Once the row is failed, it will appear in the History view (per #621 fix). User can choose to re-approve or cancel the rec; if the real executor was actually still working, the atomic CAS will have rejected the reap (real executor wins the race).

Important: the reaper MUST NOT touch the underlying provider commitment. It only flips the local row.
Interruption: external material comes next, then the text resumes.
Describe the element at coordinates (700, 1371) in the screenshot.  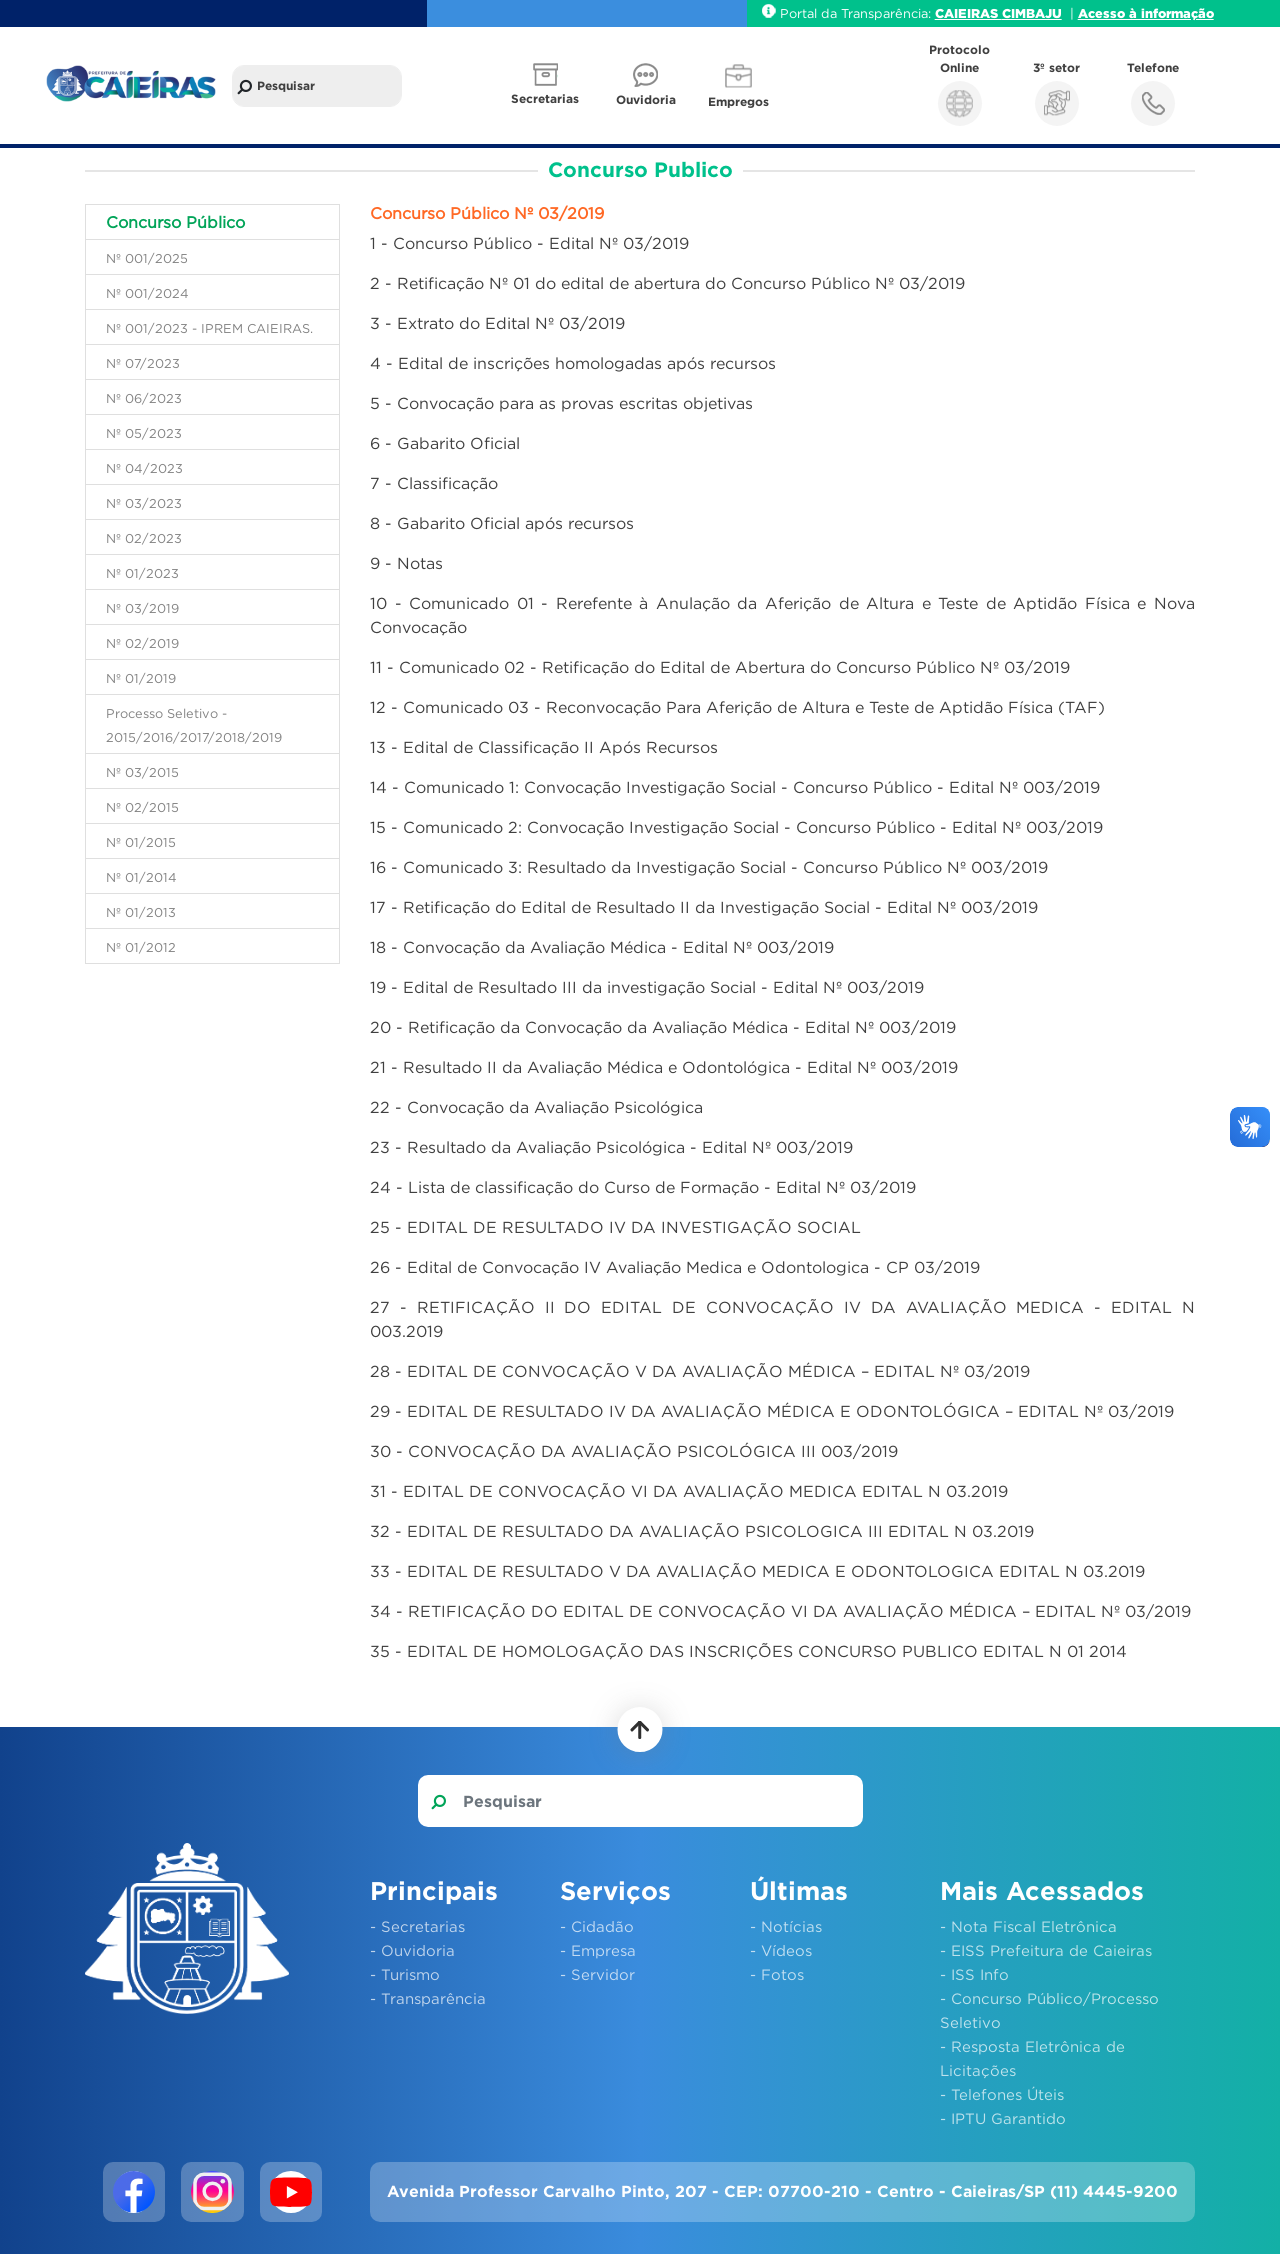
I see `28 - EDITAL DE CONVOCAÇÃO V DA AVALIAÇÃO MÉDICA – EDITAL Nº 03/2019` at that location.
If AWS actually did get the purchase through but our row says failed, the user will see a duplicate-reservation-detected error on retry (already covered by #636/#638/#652 idempotency work) — which is the correct and safe behaviour.

Threshold choice

10 minutes is conservative — most successful purchases complete in <60s, the longest legitimately-slow paths (multi-account fan-out, retry-backoff on provider rate limit) settle in <3 min. 10min gives multiple multiples of headroom so the reaper never fights a real executor.

Make it configurable via env var (PURCHASE_APPROVED_REAP_AFTER, default 10m) so ops can tune without a deploy.

Scope

  • New: internal/purchase/reaper.go (or attach to scheduler) with the sweep + CAS logic.
  • New: scheduled invocation — either via the existing scheduler Lambda or a Postgres-backed pg_cron-style scan from the API, whichever matches the project's existing background-job pattern.
  • New: integration test that creates a stale-approved row, runs the reaper, asserts the row is now failed with the canonical error message.
  • Unit tests for the CAS race (reaper loses to real executor / wins when executor is gone).
  • Wire-up via cmd/server or wherever the scheduler is started.

Related

Why this matters

Without the reaper, every Lambda timeout / container kill / network hiccup leaves a permanent orphan row that the user must manually intervene on. With dozens of rows already in this state on the production deployment, it's a continuous source of confusion ("did my approve work? why is it still in progress?") and operator toil.